La cosmesi halal utilizza prodotti e metodi permessi dall'islam.

La sharia può avere risvolti commerciali inaspettati e perfino eticamente responsabili, per cui - mentre in Europa è massima allerta anti-terrorismo dopo la strage di Bruxelles - a Bologna chiude la 49esima edizione di Cosmoprof Worldwide, la più grande fiera internazionale dedicata al mondo del Beauty, con un fatturato complessivo, cioè comprensivo delle sue edizioni internazionali, pari a 60 milioni di euro, un aumento del 5% di aziende espositrici e un overbooking di spazi di cui una piccola, ma significativa parte, riservata alle aziende cosmetiche halal, ossia che utilizzano prodotti permessi dall'islam.
MASCARA E DECAPITAZIONI. Quelle che, per dirla in estrema sintesi e con un’immagine temo molto evocativa dopo i video dell’orrore girati in Arabia saudita, vendono mascara approvati dagli stessi enti che nei Paesi islamici ammettono la decapitazione delle donne che questi mascara dovrebbero usare.
Nessuno, in questi giorni di articoli sulle fragranze che aiutano a perdere peso e sulle “creme soufflé” di Tom Ford, ha parlato del gruppuscolo di aziende certificate halal, cioè “lecite”, che occupavano una bellissima area nel padiglione della bellezza etica, naturale e green, il più frequentato accanto a quello, ciarliero e allegrissimo, dedicato all’altro grande fenomeno del momento, la nail art, l'arte della decorazione delle unghie.
UNA NOVITÀ ASSOLUTA. Eppure la novità assoluta erano loro, una quindicina di aziende di origine del tutto diffusa, dall’Italia al Canada, dalla Svizzera fino al Brasile e l’India, selezionate e raccolte sotto la supervisione dell’ente di certificazione halah italiano, World Halal Development, in acronimo Whad.
Al di là della simbologia e della cronaca del terrore, ma a dimostrazione che l’islam convive con la realtà cattolica occidentale più di quanto crediamo, la richiesta di prodotti halal, cioè realizzati senza componenti animali e con metodi accettati alla religione islamica (e graditissimi anche ai consumatori vegani, in una curiosa unità di intenti e di dogmatismi), inizia a essere rilevante non tanto e non solo nei Paesi arabi, ma soprattutto in Europa e in Russia, cioè nelle enclaves islamiche delle nostre città, o nella ricca Mayfair che, dopo aver alloggiato per secoli la nobiltà inglese, ora accoglie i figli e i nipoti degli emiri.
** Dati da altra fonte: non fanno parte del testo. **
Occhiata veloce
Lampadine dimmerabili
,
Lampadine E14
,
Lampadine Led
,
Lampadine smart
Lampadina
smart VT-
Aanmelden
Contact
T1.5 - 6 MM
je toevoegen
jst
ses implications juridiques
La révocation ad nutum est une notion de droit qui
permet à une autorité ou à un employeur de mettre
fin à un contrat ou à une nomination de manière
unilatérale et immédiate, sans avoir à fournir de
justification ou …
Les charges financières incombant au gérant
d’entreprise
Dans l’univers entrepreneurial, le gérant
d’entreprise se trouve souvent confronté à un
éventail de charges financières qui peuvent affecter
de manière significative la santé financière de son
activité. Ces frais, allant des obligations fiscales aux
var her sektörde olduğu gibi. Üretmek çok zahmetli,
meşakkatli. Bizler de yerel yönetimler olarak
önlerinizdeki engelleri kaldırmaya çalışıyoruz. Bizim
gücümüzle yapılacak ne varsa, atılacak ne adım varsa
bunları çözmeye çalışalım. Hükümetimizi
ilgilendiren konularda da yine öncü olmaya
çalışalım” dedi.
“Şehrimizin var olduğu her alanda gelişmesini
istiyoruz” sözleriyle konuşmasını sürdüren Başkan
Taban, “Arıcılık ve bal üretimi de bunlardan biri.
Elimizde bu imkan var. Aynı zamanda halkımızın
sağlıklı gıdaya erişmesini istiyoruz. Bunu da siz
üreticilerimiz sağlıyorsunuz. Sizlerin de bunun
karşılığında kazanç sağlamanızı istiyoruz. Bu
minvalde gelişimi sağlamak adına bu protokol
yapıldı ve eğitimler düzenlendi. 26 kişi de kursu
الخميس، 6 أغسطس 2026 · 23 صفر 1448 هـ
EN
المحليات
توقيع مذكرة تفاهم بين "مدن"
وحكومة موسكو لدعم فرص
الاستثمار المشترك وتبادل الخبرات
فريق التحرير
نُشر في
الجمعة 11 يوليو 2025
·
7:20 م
MERCATO CHE CRESCE DEL 12%. Si tratta di un mercato che, fino a un paio di anni fa, valeva circa 2 miliardi di dollari, ma che a detta delle responsabili Whad cresce del 12% all’anno (in linea generale, e per un primo confronto, in Italia il comparto cosmetico vale oltre 10 miliardi di euro di fatturato, pari a una crescita che Cosmetica Italia stima pari al 6,5% nel 2015).
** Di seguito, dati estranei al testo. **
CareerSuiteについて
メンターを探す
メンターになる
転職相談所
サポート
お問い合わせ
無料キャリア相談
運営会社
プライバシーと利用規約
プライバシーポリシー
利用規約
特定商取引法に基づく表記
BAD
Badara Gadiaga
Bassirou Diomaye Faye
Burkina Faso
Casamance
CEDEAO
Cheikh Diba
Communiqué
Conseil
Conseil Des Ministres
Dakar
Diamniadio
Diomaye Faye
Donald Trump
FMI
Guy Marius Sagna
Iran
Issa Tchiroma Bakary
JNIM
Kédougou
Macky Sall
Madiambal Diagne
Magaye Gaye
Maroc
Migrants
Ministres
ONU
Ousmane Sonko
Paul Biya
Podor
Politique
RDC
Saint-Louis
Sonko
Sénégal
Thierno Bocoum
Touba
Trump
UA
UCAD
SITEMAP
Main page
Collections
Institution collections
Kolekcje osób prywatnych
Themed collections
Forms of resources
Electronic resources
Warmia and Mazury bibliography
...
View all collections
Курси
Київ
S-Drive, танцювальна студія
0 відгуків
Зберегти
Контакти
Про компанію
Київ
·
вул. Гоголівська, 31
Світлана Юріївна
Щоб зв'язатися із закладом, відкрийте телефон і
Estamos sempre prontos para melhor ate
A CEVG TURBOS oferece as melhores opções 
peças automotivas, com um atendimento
L’Inghilterra, la nazione europea con la maggiore presenza di islamici affluenti, è per l’appunto quella dove si sono sviluppate le prime linee di cosmetici “leciti”, richiesti soprattutto da consumatori giovani.
Sono i ventenni - e anche questa è un’indicazione da non sottovalutare, dal punto di vista politico e sociologico ben prima che commerciale - i clienti principali di cosmetici rispettosi delle tradizioni, anche se queste, con l’evoluzione delle tecniche produttive, si rendono talvolta difficili da decodificare, e l’halal finisce per sfiorare pericolosamente l’haram, cioè il proibito.
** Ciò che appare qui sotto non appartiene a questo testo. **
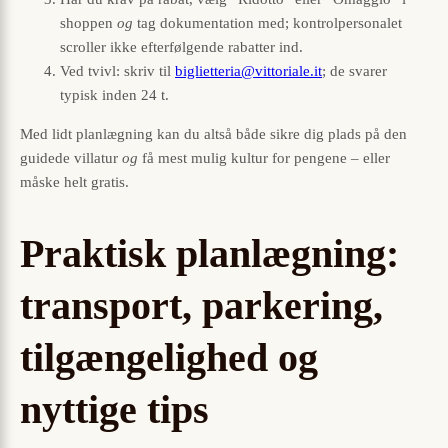
shoppen
og
tag dokumentation med; kontrol­personalet
scroller ikke efterfølgende rabatter ind.
Ved tvivl: skriv til
biglietteria@vittoriale.it
; de svarer
typisk inden 24 t.
Med lidt planlægning kan du altså både sikre dig plads på den
guidede villatur
og
få mest mulig kultur for pengene – eller
måske helt gratis.
Praktisk planlægning:
transport, parkering,
tilgængelighed og
nyttige tips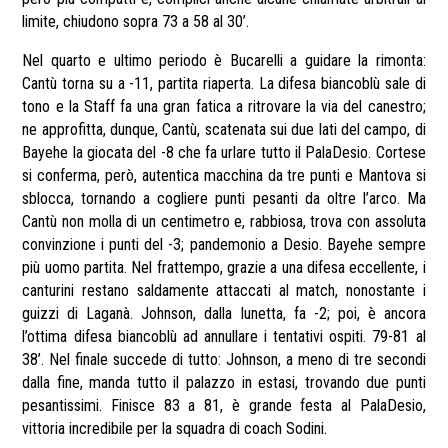
limite, chiudono sopra 73 a 58 al 30’.
Nel quarto e ultimo periodo è Bucarelli a guidare la rimonta:
Cantù torna su a -11, partita riaperta. La difesa biancoblù sale di
tono e la Staff fa una gran fatica a ritrovare la via del canestro;
ne approfitta, dunque, Cantù, scatenata sui due lati del campo, di
Bayehe la giocata del -8 che fa urlare tutto il PalaDesio. Cortese
si conferma, però, autentica macchina da tre punti e Mantova si
sblocca, tornando a cogliere punti pesanti da oltre l’arco. Ma
Cantù non molla di un centimetro e, rabbiosa, trova con assoluta
convinzione i punti del -3; pandemonio a Desio. Bayehe sempre
più uomo partita. Nel frattempo, grazie a una difesa eccellente, i
canturini restano saldamente attaccati al match, nonostante i
guizzi di Laganà. Johnson, dalla lunetta, fa -2; poi, è ancora
l’ottima difesa biancoblù ad annullare i tentativi ospiti. 79-81 al
38’. Nel finale succede di tutto: Johnson, a meno di tre secondi
dalla fine, manda tutto il palazzo in estasi, trovando due punti
pesantissimi. Finisce 83 a 81, è grande festa al PalaDesio,
vittoria incredibile per la squadra di coach Sodini.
Ma è evidente che queste nuove generazioni di islamici, drammaticamente alla ricerca di radici e di riferimenti che non sempre siamo stati capaci di dare loro, non si fidano nemmeno dei nostri rossetti.
ITALIA FORTE PRODUTTORE. Alcuni di questi make up, di queste creme, di questi filler, sono realizzati con marchio diretto; altri, invece, per conto terzi, che è il segmento di mercato in cui l’Italia è storicamente il Paese produttore più forte e al tempo stesso sofisticato.
Al momento, i consulenti Whad dicono di avere «40 aziende in certificazione. E fra queste», sorridono, «tutti i grandi brand».
La Allegrini Amenities di Bergamo, produttrice appunto di “amenities”, cioè dei bagni schiuma, shampoo, balsami e di tutti quei prodotti da toilette che trovate nelle grandi catene alberghiere e che nel loro caso significano Starwood, Meridien, Westin, ha ottenuto la certificazione meno di un mese fa e, raccontano, insieme con lei anche il plauso soddisfatto dei clienti di Dubai e di Mosca.
Prima di tirare le somme sull’investimento si danno un anno di tempo. Ma sono sicuri di fare centro.